# ICS?



## KaptinKrunK (Feb 20, 2012)

so no ics for charge? im on fassy and ive got a glitched verson and a friend wants ics anyone know anything or wanna help


----------



## JihadSquad (Nov 2, 2011)

KaptinKrunK said:


> so no ics for charge? im on fassy and ive got a glitched verson and a friend wants ics anyone know anything or wanna help


Mind taking a look around or something? We have a very stable ICS ROM right now but the data and camera don't work.


----------



## KaptinKrunK (Feb 20, 2012)

JihadSquad said:


> Mind taking a look around or something? We have a very stable ICS ROM right now but the data and camera don't work.

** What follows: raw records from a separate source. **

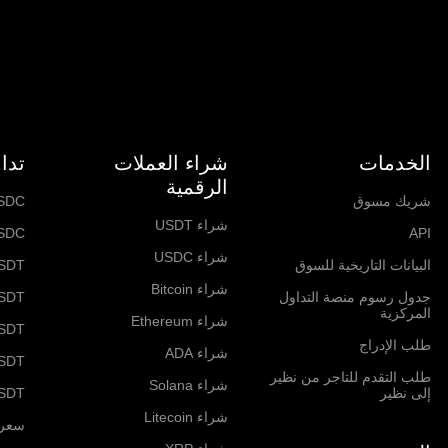
الخدمات
شراء العملات
تدا
الرقمية
شريك مسوق
SDC
شراء USDT
SDC
API
شراء USDC
البيانات التاريخية للسوق
SDT
شراء Bitcoin
جدول رسوم منصة التداول
SDT
المركزية
شراء Ethereum
USDT
طلب الإدراج
شراء ADA
SDT
طلب التقدم للتاجر من نظير
شراء Solana
إلى نظير
SDT
شراء Litecoin
سعر itcoin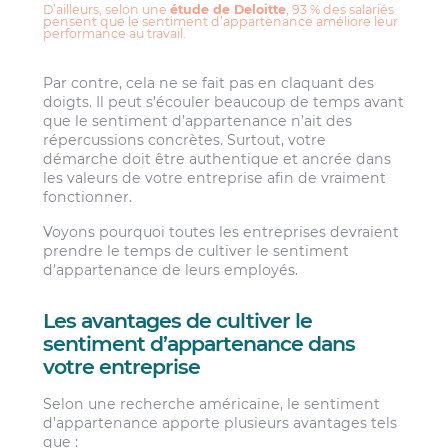
D’ailleurs, selon une
étude de Deloitte
, 93 % des salariés
pensent que le sentiment d’appartenance améliore leur
performance au travail.
Par contre, cela ne se fait pas en claquant des
doigts. Il peut s’écouler beaucoup de temps avant
que le sentiment d’appartenance n’ait des
répercussions concrètes. Surtout, votre
démarche doit être authentique et ancrée dans
les valeurs de votre entreprise afin de vraiment
fonctionner.
Voyons pourquoi toutes les entreprises devraient
prendre le temps de cultiver le sentiment
d’appartenance de leurs employés.
Les avantages de cultiver le
sentiment d’appartenance dans
votre entreprise
Selon une recherche américaine, le sentiment
d’appartenance apporte plusieurs avantages tels
que :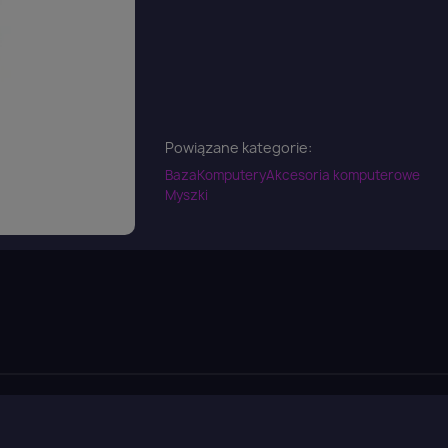
Powiązane kategorie:
Baza
Komputery
Akcesoria komputerowe
Myszki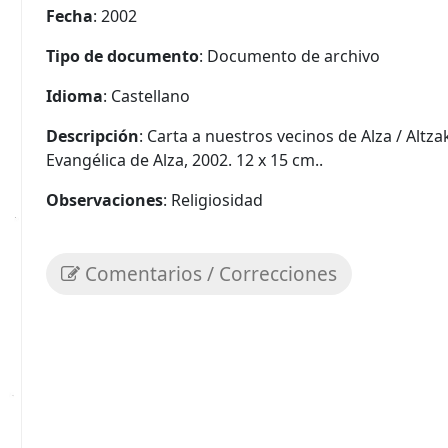
Fecha
: 2002
Tipo de documento
: Documento de archivo
Idioma
: Castellano
Descripción
: Carta a nuestros vecinos de Alza / Altza
Evangélica de Alza, 2002. 12 x 15 cm..
Observaciones
: Religiosidad
Comentarios / Correcciones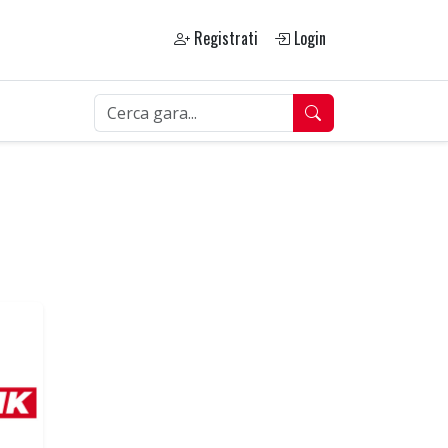
Registrati
Login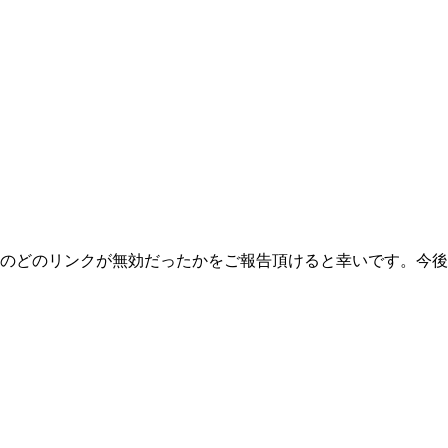
のどのリンクが無効だったかをご報告頂けると幸いです。今後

i know ive read that much but the progress seemed to stop...


----------



## shrike1978 (Sep 2, 2011)

There's not a post or new build every single time anything changes in the code...the released builds are pretty much only milestone releases. If you follow his github, he changes things in there a lot...weekly at the minimum and daily in some stretches. If you look at the dev thread there is camera development work going in there right now. There are a lot of issues getting the RIL working fully, but it's not like worked has stopped.


----------



## KaptinKrunK (Feb 20, 2012)

OK from what got they gave up, my friend will be happy now


----------



## Dark Jedi (Nov 3, 2011)

Well there was a guy on here in another thread that said his friend got an ota update on his charge and it was Ics. I asked for proof but he disappeared soon after.

Back on topic I doubt you all will see ics from Sammy as they are to busy with gnex and the soon to come out galaxy s III. Heck yall was lucky to get gb and that's no joke. It would be nice to see more of the older phones get ics. I am still waiting on when the bolt gets it. Few months back HTC said it was testing on it but after that silence. Not even a leak.

Sent from my ADR6400L using Tapatalk 2


----------



## KaptinKrunK (Feb 20, 2012)

right lol its coming just be a min i need to save up for a new ssd hdd so i can make em


----------